Del Corso Giulio, Verzicco Roberto, Viola Francesco
Gran Sasso Science Institute (GSSI), L'Aquila, Italy.
University of Rome Tor Vergata, Rome, Italy.
J R Soc Interface. 2020 Oct;17(171):20200532. doi: 10.1098/rsif.2020.0532. Epub 2020 Oct 28.
Modelling the cardiac electrophysiology entails dealing with the uncertainties related to the input parameters such as the heart geometry and the electrical conductivities of the tissues, thus calling for an uncertainty quantification (UQ) of the results. Since the chambers of the heart have different shapes and tissues, in order to make the problem affordable, here we focus on the left ventricle with the aim of identifying which of the uncertain inputs mostly affect its electrophysiology. In a first phase, the uncertainty of the input parameters is evaluated using data available from the literature and the output quantities of interest (QoIs) of the problem are defined.

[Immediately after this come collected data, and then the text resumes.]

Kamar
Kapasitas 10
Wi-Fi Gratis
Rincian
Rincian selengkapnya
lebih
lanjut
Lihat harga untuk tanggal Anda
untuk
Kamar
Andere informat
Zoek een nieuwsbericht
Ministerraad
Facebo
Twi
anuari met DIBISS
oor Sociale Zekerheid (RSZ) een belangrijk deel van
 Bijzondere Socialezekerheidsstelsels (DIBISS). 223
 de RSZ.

According to the polynomial chaos expansion, a training dataset is then created by sampling the parameter space using a quasi-Monte Carlo method whereas a smaller independent dataset is used for the validation of the resulting metamodel. The latter is exploited to run a global sensitivity analysis with nonlinear variance-based indices and thus reduce the input parameter space accordingly. Thereafter, the uncertainty probability distribution of the QoIs are evaluated using a direct UQ strategy on a larger dataset and the results discussed in the light of the medical knowledge.

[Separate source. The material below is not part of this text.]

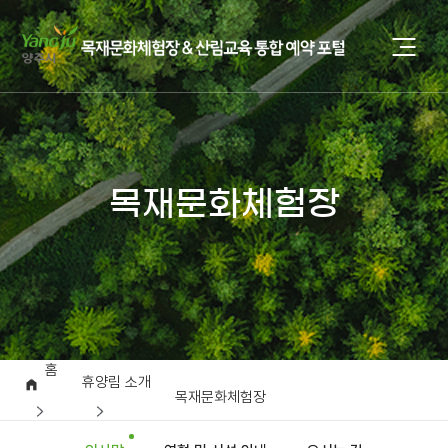
목재문화체험장
홈
휴양림 소개
목재문화체험장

对心脏电生理学进行建模需要处理与输入参数相关的不确定性,如心脏几何形状和组织的电导率,因此需要对结果进行不确定性量化(UQ)。由于心脏的腔室具有不同的形状和组织,为了使问题易于处理,我们在此聚焦于左心室,目的是确定哪些不确定输入对其电生理学影响最大。在第一阶段,使用文献中的可用数据评估输入参数的不确定性,并定义问题的感兴趣输出量(QoI)。根据多项式混沌展开,然后通过使用准蒙特卡罗方法对参数空间进行采样来创建训练数据集,而使用较小的独立数据集来验证所得的元模型。利用后者运行基于非线性方差指数的全局敏感性分析,从而相应地减少输入参数空间。此后,在更大的数据集上使用直接UQ策略评估QoI的不确定性概率分布,并根据医学知识对结果进行讨论。